Of all the entries below, retype only the lines from the one with "Recent Posts" through the one with "fe-science data), EuroBioImaging", exactly as they appear.
•••••
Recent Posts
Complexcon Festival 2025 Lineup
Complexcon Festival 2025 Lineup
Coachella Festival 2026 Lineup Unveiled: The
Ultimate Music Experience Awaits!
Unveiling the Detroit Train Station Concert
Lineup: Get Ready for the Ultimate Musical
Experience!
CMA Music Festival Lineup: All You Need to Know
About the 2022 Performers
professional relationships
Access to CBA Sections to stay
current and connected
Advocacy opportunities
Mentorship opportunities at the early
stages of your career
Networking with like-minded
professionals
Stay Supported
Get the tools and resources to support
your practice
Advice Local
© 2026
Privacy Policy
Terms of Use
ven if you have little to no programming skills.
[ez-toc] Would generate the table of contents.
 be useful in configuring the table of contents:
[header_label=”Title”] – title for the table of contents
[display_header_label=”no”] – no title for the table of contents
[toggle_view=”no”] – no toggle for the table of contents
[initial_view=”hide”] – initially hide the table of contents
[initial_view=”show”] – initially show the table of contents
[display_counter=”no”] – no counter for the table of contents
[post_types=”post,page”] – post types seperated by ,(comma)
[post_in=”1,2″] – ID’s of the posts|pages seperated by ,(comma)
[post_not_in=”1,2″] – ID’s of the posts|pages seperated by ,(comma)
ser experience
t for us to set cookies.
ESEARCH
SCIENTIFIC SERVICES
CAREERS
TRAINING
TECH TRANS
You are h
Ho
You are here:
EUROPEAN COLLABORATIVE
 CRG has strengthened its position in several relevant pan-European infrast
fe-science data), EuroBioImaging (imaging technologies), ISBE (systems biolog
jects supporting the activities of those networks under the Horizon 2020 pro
•••••
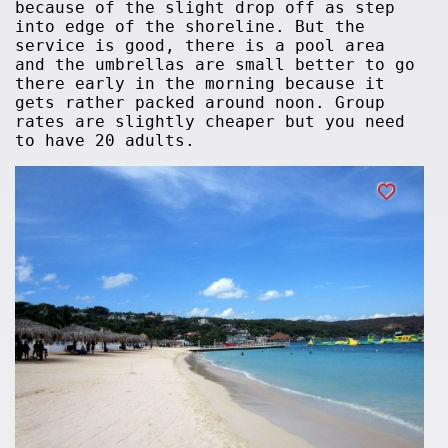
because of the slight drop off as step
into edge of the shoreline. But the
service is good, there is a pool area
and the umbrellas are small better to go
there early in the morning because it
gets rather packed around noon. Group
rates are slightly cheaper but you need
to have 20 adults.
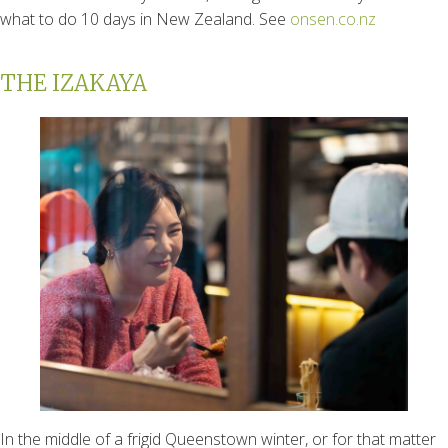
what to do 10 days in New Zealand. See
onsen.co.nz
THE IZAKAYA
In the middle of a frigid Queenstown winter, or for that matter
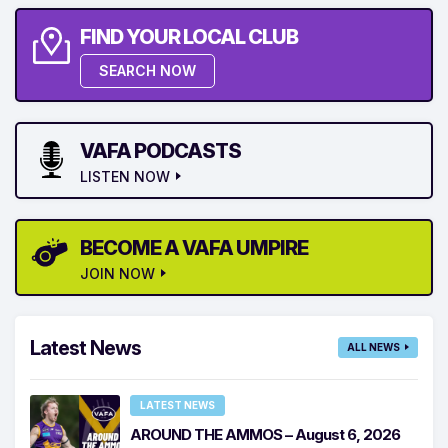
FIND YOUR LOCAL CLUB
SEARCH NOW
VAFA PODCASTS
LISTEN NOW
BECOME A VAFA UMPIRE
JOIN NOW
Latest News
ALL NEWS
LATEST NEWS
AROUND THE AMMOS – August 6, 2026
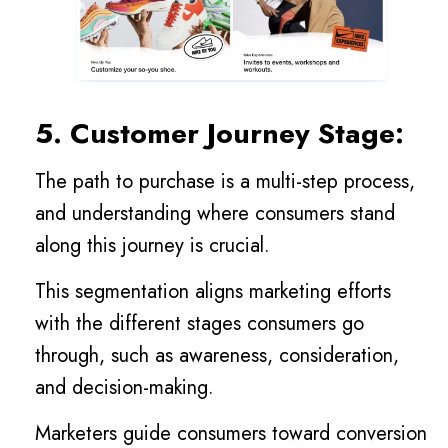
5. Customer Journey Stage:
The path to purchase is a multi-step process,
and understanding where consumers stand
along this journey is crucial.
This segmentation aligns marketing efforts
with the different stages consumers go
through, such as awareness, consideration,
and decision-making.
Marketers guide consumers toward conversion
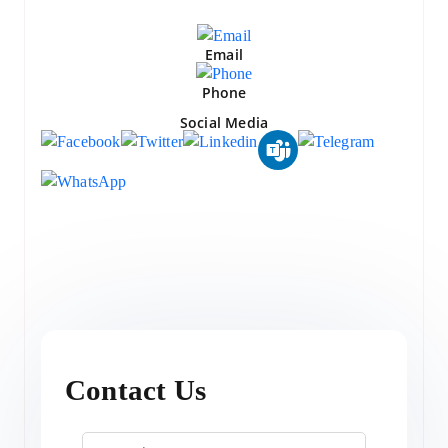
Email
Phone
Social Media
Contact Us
•••••
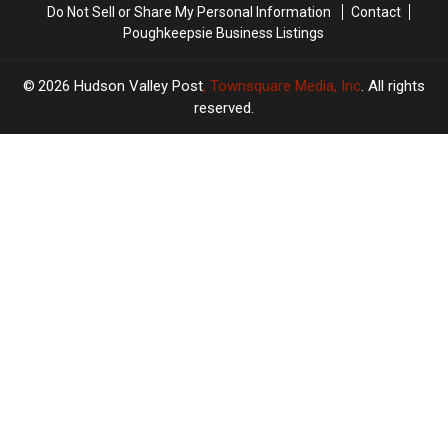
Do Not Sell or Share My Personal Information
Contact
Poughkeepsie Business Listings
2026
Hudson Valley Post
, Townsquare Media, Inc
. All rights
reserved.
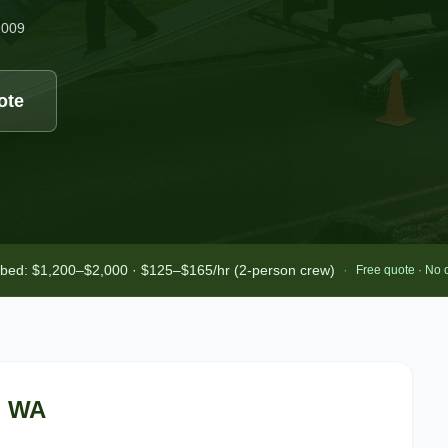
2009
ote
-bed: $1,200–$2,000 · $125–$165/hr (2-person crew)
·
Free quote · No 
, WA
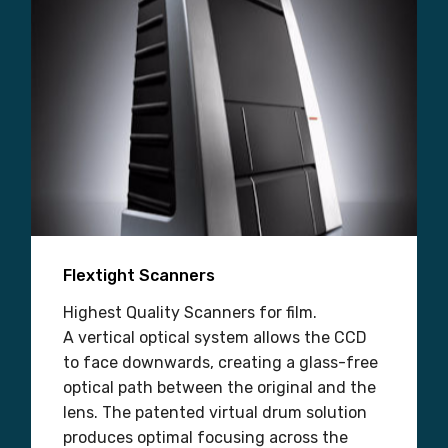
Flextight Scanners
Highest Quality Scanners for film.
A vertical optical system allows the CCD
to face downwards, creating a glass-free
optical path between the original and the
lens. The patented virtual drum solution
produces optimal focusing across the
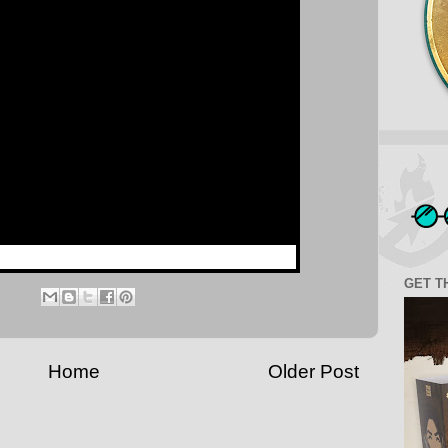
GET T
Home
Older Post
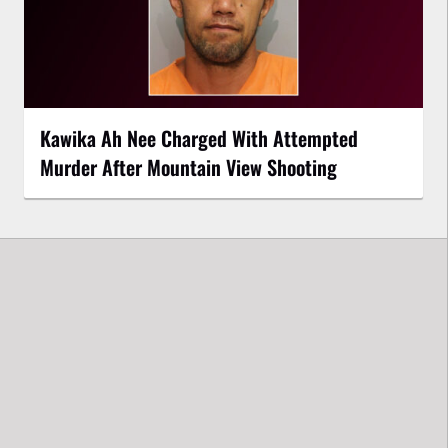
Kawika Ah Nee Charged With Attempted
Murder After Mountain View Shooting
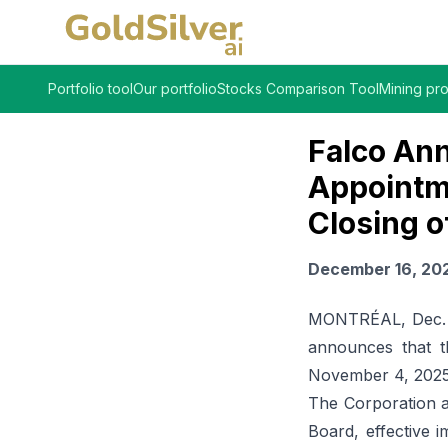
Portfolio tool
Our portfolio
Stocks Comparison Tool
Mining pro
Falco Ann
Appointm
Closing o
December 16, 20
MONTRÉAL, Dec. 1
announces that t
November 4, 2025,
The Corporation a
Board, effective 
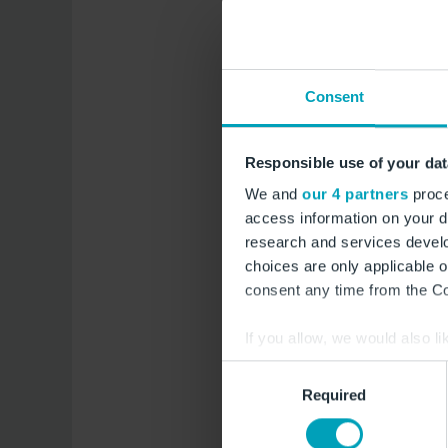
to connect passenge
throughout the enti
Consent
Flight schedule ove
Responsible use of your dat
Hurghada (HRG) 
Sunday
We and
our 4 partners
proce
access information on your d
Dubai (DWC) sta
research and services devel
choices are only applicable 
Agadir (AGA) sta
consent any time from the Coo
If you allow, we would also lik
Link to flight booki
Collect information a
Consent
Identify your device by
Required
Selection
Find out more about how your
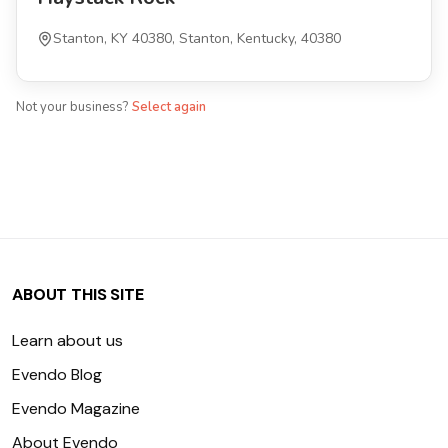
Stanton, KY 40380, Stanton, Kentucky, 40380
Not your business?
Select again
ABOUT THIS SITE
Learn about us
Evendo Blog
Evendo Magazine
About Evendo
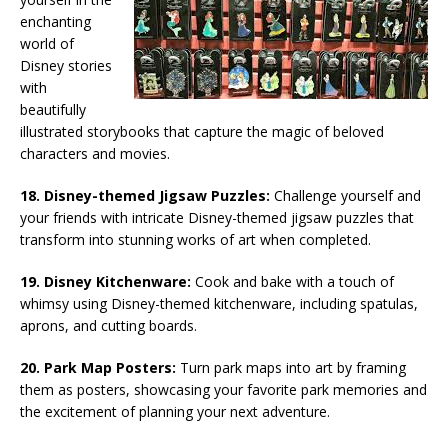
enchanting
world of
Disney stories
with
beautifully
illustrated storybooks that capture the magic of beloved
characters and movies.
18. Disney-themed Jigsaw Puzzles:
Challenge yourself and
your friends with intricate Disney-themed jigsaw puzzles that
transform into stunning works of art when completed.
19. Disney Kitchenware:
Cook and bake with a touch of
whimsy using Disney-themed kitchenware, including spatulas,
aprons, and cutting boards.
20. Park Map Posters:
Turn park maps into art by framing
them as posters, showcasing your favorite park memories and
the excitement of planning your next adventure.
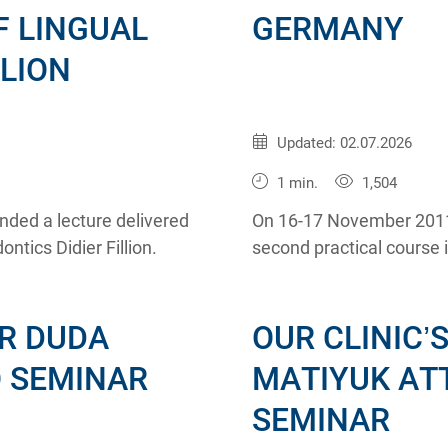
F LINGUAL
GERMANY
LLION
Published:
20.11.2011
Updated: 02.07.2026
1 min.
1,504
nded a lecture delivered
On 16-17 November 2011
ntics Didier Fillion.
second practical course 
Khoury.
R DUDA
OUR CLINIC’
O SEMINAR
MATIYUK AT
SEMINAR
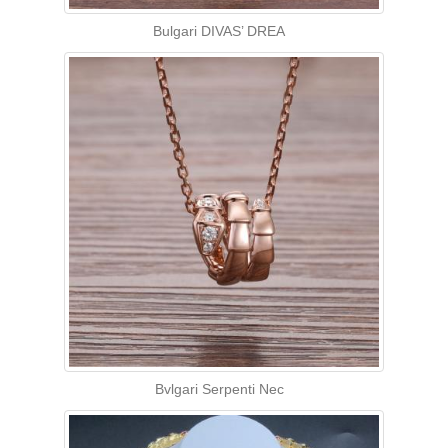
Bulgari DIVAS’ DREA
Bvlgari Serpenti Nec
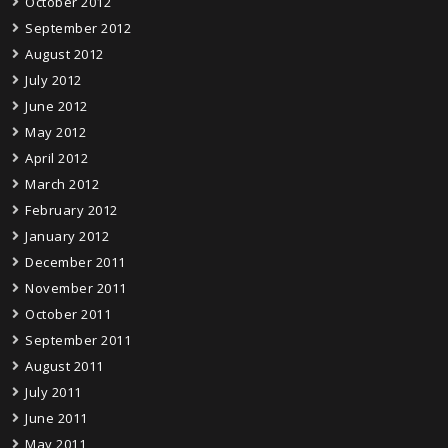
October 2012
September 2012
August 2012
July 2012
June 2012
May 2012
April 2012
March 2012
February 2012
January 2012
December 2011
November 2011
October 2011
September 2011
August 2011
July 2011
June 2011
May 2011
•••••
:: Problem solution ::
Recent Posts
Complexcon Festival 2025 Lineup
Complexcon Festival 2025 Lineup
Coachella Festival 2026 Lineup Unveiled: The
Ultimate Music Experience Awaits!
Unveiling the Detroit Train Station Concert
Lineup: Get Ready for the Ultimate Musical
Experience!
CMA Music Festival Lineup: All You Need to Know
About the 2022 Performers
professional relationships
Access to CBA Sections to stay
current and connected
Advocacy opportunities
Mentorship opportunities at the early
stages of your career
Networking with like-minded
professionals
Stay Supported
Get the tools and resources to support
your practice
Advice Local
© 2026
Privacy Policy
Terms of Use
ven if you have little to no programming skills.
[ez-toc] Would generate the table of contents.
 be useful in configuring the table of contents:
[header_label=”Title”] – title for the table of contents
[display_header_label=”no”] – no title for the table of contents
[toggle_view=”no”] – no toggle for the table of contents
[initial_view=”hide”] – initially hide the table of contents
[initial_view=”show”] – initially show the table of contents
[display_counter=”no”] – no counter for the table of contents
[post_types=”post,page”] – post types seperated by ,(comma)
[post_in=”1,2″] – ID’s of the posts|pages seperated by ,(comma)
[post_not_in=”1,2″] – ID’s of the posts|pages seperated by ,(comma)
ser experience
t for us to set cookies.
ESEARCH
SCIENTIFIC SERVICES
CAREERS
TRAINING
TECH TRANS
You are h
Ho
You are here:
EUROPEAN COLLABORATIVE
 CRG has strengthened its position in several relevant pan-European infrast
fe-science data), EuroBioImaging (imaging technologies), ISBE (systems biolog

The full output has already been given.